Right now different errors return different formats. Let's make all errors consistent:

# main.py — add these handlers

from fastapi import FastAPI, Request, status
from fastapi.responses import JSONResponse
from fastapi.exceptions import RequestValidationError
from sqlalchemy.exc import SQLAlchemyError


# Handle validation errors (422)
@app.exception_handler(RequestValidationError)
async def validation_exception_handler(request: Request, exc: RequestValidationError):
    errors = []
    for error in exc.errors():
        errors.append({
            "field": " → ".join(str(loc) for loc in error["loc"]),
            "message": error["msg"],
            "type": error["type"]
        })

    return JSONResponse(
        status_code=422,
        content={
            "success": False,
            "message": "Validation failed",
            "errors": errors
        }
    )


# Handle database errors (500)
@app.exception_handler(SQLAlchemyError)
async def database_exception_handler(request: Request, exc: SQLAlchemyError):
    return JSONResponse(
        status_code=500,
        content={
            "success": False,
            "message": "Database error occurred",
            "detail": str(exc)
        }
    )


# Handle 404 not found
@app.exception_handler(404)
async def not_found_handler(request: Request, exc):
    return JSONResponse(
        status_code=404,
        content={
            "success": False,
            "message": f"Route {request.url.path} not found"
        }
    )

Now all errors have the same shape — frontend can handle them consistently.

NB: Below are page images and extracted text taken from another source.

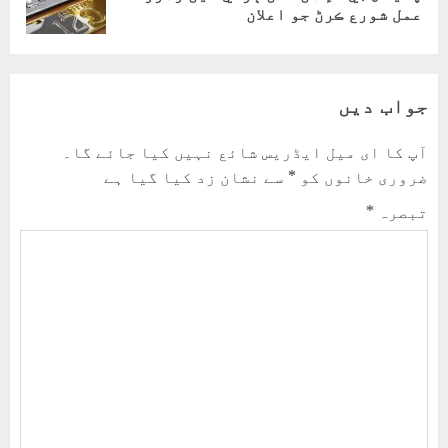
post:
عمل شورع ڪرڻ جو اعلان
جواب دیں
آپ کا ای میل ایڈریس شائع نہیں کیا جائے گا۔
ضروری خانوں کو
*
سے نشان زد کیا گیا ہے
تبصرہ
*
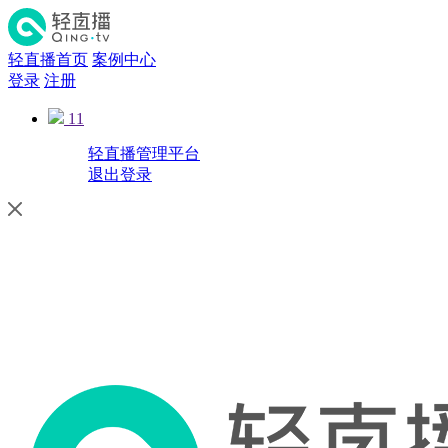
轻直播首页
案例中心
登录
注册
11
轻直播管理平台
退出登录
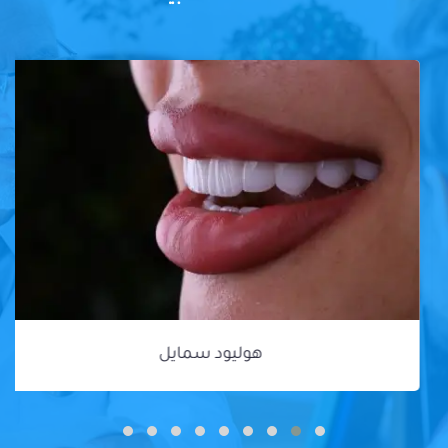
هوليود سمايل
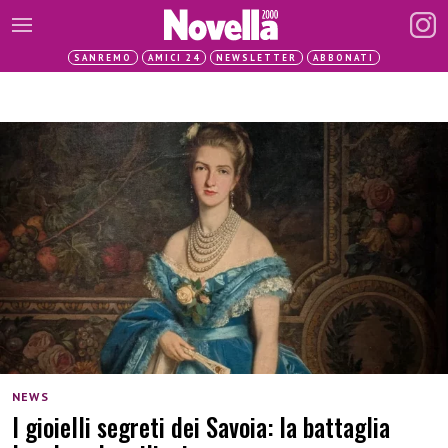
SANREMO
AMICI 24
NEWSLETTER
ABBONATI
NEWS
I gioielli segreti dei Savoia: la battaglia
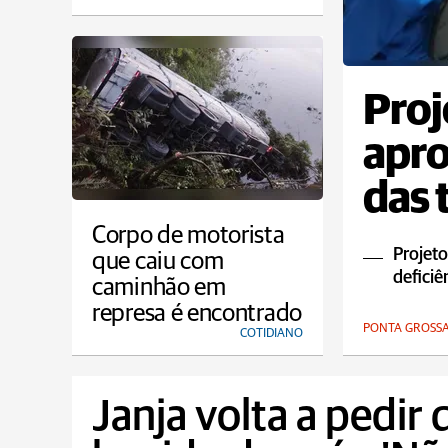
Proj
apr
das 
Corpo de motorista
Projeto
que caiu com
deficiê
caminhão em
represa é encontrado
PONTA GROSS
COTIDIANO
Janja volta a pedir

Standard Response Wrapper — Optional but Professional

Some teams wrap all responses in a standard format:

# schemas.py — add this

from typing import Generic, TypeVar
from pydantic import BaseModel

T = TypeVar("T")

class APIResponse(BaseModel, Generic[T]):
    success: bool = True
    message: str = "Success"
    data: T | None = None

Use it in routes:

@router.get("/{user_id}")
def get_user(user_id: int, db: Session = Depends(get_db)):
    user = crud.get_user(db, user_id)
    if not user:
        raise HTTPException(status_code=404, detail="User not found")
    return APIResponse(data=user, message="User fetched successfully")

Response:

{
    "success": true,
    "message": "User fetched successfully",
    "data": {
        "id": 1,
        "name": "Gagan",
        ...
    }
}

This is a common pattern in production APIs — especially when building for mobile apps.


Final Project Structure

fastapi-learning/
├── routers/
│   ├── __init__.py
│   ├── auth.py
│   ├── users.py
│   ├── posts.py
│   └── uploads.py
├── uploads/               ← uploaded files stored here
├── venv/
├── .env
├── .gitignore
├── main.py
├── database.py
├── models.py
├── schemas.py
├── crud.py
├── auth.py
├── dependencies.py
├── config.py
└── requirements.txt

Save Requirements

pip freeze > requirements.txt

Your requirements.txt will look like:

fastapi==0.115.0
uvicorn==0.30.0
sqlalchemy==2.0.35
passlib[bcrypt]==1.7.4
python-jose[cryptography]==3.3.0
python-multipart==0.0.12
python-dotenv==1.0.1
pydantic-settings==2.5.2

Exercise 🏋️

Add these features to complete the project:

1. Profile Picture Upload:

  • POST /users/me/avatar — upload profile picture (protected)
  • Save filename to user's database record
  • Add avatar_url field to UserResponse
  • Add avatar column to User model

2. Post Cover Image:

  • PATCH /posts/{id}/cover — upload cover image for a post
  • Only post author can upload cover
  • Add cover_image field to Post model and response

3. Request Logging Middleware:

[2025-03-03 10:30:01] POST /auth/login 200 145ms
[2025-03-03 10:30:05] GET /users/me 200 3ms
[2025-03-03 10:30:10] POST /posts 201 12ms

Save logs to requests.log file using background tasks.

4. Pagination Response: Instead of returning plain list, return:

{
    "data": [...],
    "total": 50,
    "page": 1,
    "per_page": 10,
    "total_pages": 5,
    "has_next": true,
    "has_prev": false
}

Create a reusable paginate() helper function in a new utils.py file.